A livello territoriale, fa notare la Cgia, ci sono comunque forti differenze. Se tra il 2007 e il 2012 nel Centro Nord il calo delle unità irregolari è stato molto consistente (-67.500 nel Nordovest, -50.300 nel Centro e -38.900 nel Nordest) al Sud si è registrato un deciso aumento: + 50.400. “Rispetto al resto del Paese – prosegue Bortolussi – nel Sud la presenza dell’economia sommersa è più diffusa e strutturata. A differenza del Centro-Nord, dove, in linea generale, il lavoratore irregolare opera prevalentemente da solo e in piena autonomia, nel Mezzogiorno l’economia sommersa riguarda molte filiere dei servizi e del produttivo. Pertanto, è presumibile che la crisi abbia rafforzato il peso e la dimensione di quelle attività e di quei settori che tradizionalmente operano nella cosiddetta area grigia o sono controllati dalla criminalità organizzata”.

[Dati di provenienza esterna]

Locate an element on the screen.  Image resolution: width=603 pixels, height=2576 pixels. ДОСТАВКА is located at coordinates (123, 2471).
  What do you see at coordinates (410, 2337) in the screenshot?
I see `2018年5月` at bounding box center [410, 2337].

Secondo le stime dell’Ufficio studi della Cgia, il valore aggiunto prodotto a livello nazionale dall’economia sommersa è pari a poco più di 100 miliardi di euro all’anno. Questa situazione procura un mancato gettito fiscale pari a quasi 45 miliardi di euro all’anno. La Cgia, comunque, ritiene utile precisare un aspetto che spesso non viene colto in sede di analisi di questo fenomeno: “Con la presenza del sommerso – prosegue Bortolussi – la profonda crisi che sta colpendo il Paese ha, probabilmente, effetti economici e sociali meno pesanti di quanto non dicano le statistiche ufficiali. E’ evidente che chi pratica queste attività irregolari fa concorrenza sleale nei confronti degli operatori economici regolari che non possono o non vogliono evadere. Ma nel Mezzogiorno e nelle aree più in difficoltà del Paese il sommerso costituisce un vero e proprio ammortizzatore sociale”. Bortolussi precisa: “Sia chiaro, nessuno di noi vuole elogiare il lavoro nero, spesso legato a doppio filo con forme inaccettabili di sfruttamento, precarietà e mancanza di sicurezza nei luoghi di lavoro. Tuttavia, quando queste forme di irregolarità non sono legate ad attività riconducibili alle organizzazioni criminali o alle fattispecie appena elencate costituiscono in questi momenti così difficili un paracadute per molti disoccupati, cassaintegrati o pensionati che altrimenti non riescono ad arrivare alla fine del mese”.